Opinión

De los policías de balcón

Filosofía pequeña

Graban vídeos jaleando a la policía que detiene a un viandante temerario –se habrá alejado más de doscientos metros de casa–, echan agua a quien pasea demasiado al perro, insultan al sanitario que vuelve al hogar, denuncian al que compra demasiadas veces el pan, gimen ante el antaño bendecido turista… son los «policías de balcón». Simulan ser novedad pero, fíjense, dejan caspa al descorrer la cortina.

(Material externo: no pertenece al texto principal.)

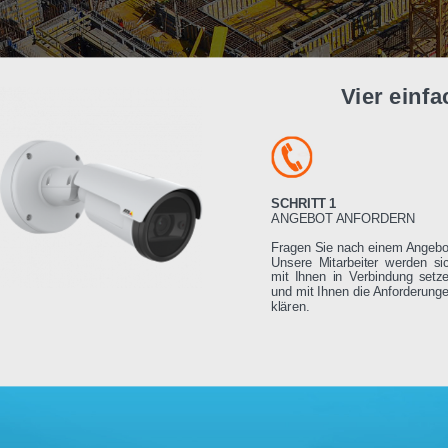
Vier e
SCHRITT 1
ANGEBOT ANFORDE
Fragen Sie nach einem
Unsere Mitarbeiter we
mit Ihnen in Verbindu
und mit Ihnen die Anfo
klären.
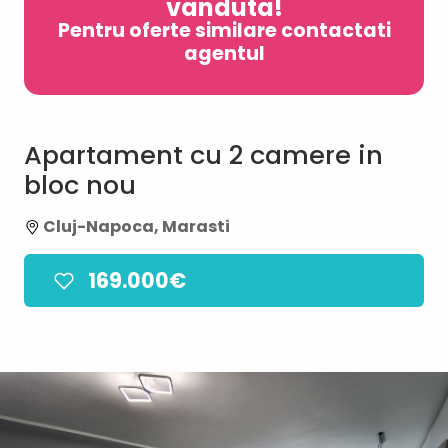
vanduta!
Pentru oferte similare contactati
agentul
Apartament cu 2 camere in
bloc nou
Cluj-Napoca, Marasti
169.000€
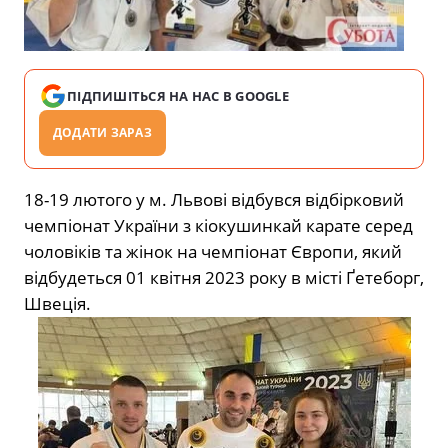
ПІДПИШІТЬСЯ НА НАС В GOOGLE
ДОДАТИ ЗАРАЗ
18-19 лютого у м. Львові відбувся відбірковий
чемпіонат України з кіокушинкай карате серед
чоловіків та жінок на чемпіонат Європи, який
відбудеться 01 квітня 2023 року в місті Ґетеборг,
Швеція.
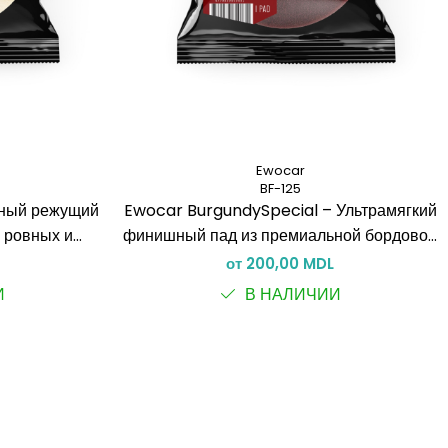
Ewocar
BF-125
дный режущий
Ewocar BurgundySpecial – Ультрамягкий
я ровных и
финишный пад из премиальной бордовой
остей
пены
от 200,00 MDL
И
В НАЛИЧИИ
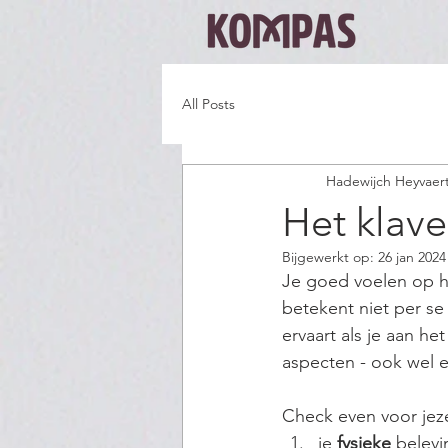
All Posts
Hadewijch Heyvaer
Het klave
Bijgewerkt op:
26 jan 2024
Je goed voelen op h
betekent niet per se 
ervaart als je aan he
aspecten - ook wel ee
Check even voor jeze
je 
fysieke 
belevi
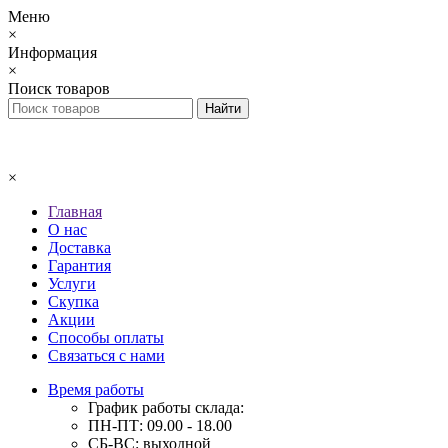
Меню
×
Информация
×
Поиск товаров
×
Главная
О нас
Доставка
Гарантия
Услуги
Скупка
Акции
Способы оплаты
Связаться с нами
Время работы
График работы склада:
ПН-ПТ: 09.00 - 18.00
СБ-ВС: выходной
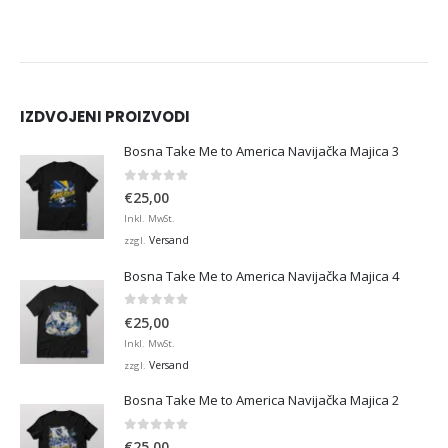
IZDVOJENI PROIZVODI
Bosna Take Me to America Navijačka Majica 3
0
von 5
€
25,00
Inkl. MwSt.
Versand
zzgl.
Bosna Take Me to America Navijačka Majica 4
0
von 5
€
25,00
Inkl. MwSt.
Versand
zzgl.
Bosna Take Me to America Navijačka Majica 2
0
von 5
€
25,00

Los policías de balcón nos dejan inquietos: ¿temen que el malhechor transporte el virus y que en una infeliz cadena de eventos alcance sus pulmones? ¿Gritan y denuncian en autodefensa? ¿Ven reducidas las probabilidades de enfermedad en cada alarido? Ello es razonable, no lo niego, pero pareciera una justificación de algún mecanismo oculto. Insistamos: ¿obtienen goce de su actuación? Da la sensación de que sí a la vista de lo rápido que lo comparten en las redes y de lo ostentoso de sus voces. ¿Ese goce se debe al deber cumplido? De puro ¿un ejercicio cívico? Hurguemos en esta idea.

El sujeto es un masoca con respecto a ese deber traído de un Otro, pero es un sádico con respecto a quienes sufren sus acciones.

Nadie ha trabajado más la idea del «deber» como el ilustrado Kant. Seguro que lo recuerdan del bachillerato. Muy rápido: para él solo es moral la acción que responde al deber, y esto pese a quien pese. Así, todos los superhéroes son kantianos. Recordemos a tío Ben quien, a punto de morir en brazos de su sobrino Peter –Spiderman– le deja la famosa máxima «un gran poder conlleva una gran responsabilidad». No le dice que conlleve folixa o dinero, sino responsabilidad, es decir, deber. Sin embargo, el deber siempre es formulado en tercera persona: «el deber me exige…», y yo hago, aunque no me guste.

Viajemos: durante el terror nazi Himmler pronunció uno de los discursos éticos más repugnantes de que se tengan constancia –aunque, a fin de cuentas, ético–. Dijo en Posen en 1943 que los «judíos deben ser exterminados» y continuó: «creo que vale más que nosotros [las SS] asumamos esta carga [que nadie más quiere] por nuestro pueblo, que asumamos la responsabilidad [de llevar a cabo el exterminio] y que nos llevemos nuestro secreto a la tumba». Este discurso debiera haberse perdido, haberse disipado poco después de abandonar el arco de la boca del SS para que nadie supiese de su hazaña y, por tanto, nadie pudiese reconocer tamaño gesto; y he aquí su eticidad: Spiderman no usa el poder para lograr chicas ni dinero, sino por responsabilidad, razón por la cual lleva una máscara, y por eso Himmler quiso que el discurso desapareciese. Ninguno obtiene felicidad de sus acciones, pero ambos obtienen goce al cumplir con el deber emanado de un tercero.

Parece que el confinamiento se alivia y que el policía de balcón baja a la calle a tomar cafés. Terrazas llenas, paseos atestados y coches de vuelta a la carretera.

El sujeto es un masoca con respecto a ese deber traído de un Otro, pero es un sádico con respecto a quienes sufren sus acciones. Spiderman obedecía al Otro –tío Ben– atizando, secuestrando, maniatando, etc., al margen de la ley aunque eso arruinase su adolescencia. Himmler obedecía al Otro –la perversa sociobiología nazi– persiguiendo y aniquilando al judío aunque le fuese desagradable. La distancia es sideral, claro, pero la lógica es la misma: nadie quiere denunciar ni insultar ni arrojar agua al conciudadano, pero una vez interiorizado el deseo del Otro –el deber– hay cierto goce en ser despiadado.

Parece que el confinamiento se alivia y que el policía de balcón baja a la calle a tomar cafés. Terrazas llenas, paseos atestados y coches de vuelta a la carretera. Mientras damos un paseo observamos reticentes los antaño celosos balcones y recordamos lo fácil que era para Peter –Spiderman– quitarse el pasamontañas de colores para acatar diligentemente las reglas de tía May y para obedecer lastimosamente a su jefe Jameson; sonreímos ante lo rápido que pasaba de delator a sospechoso.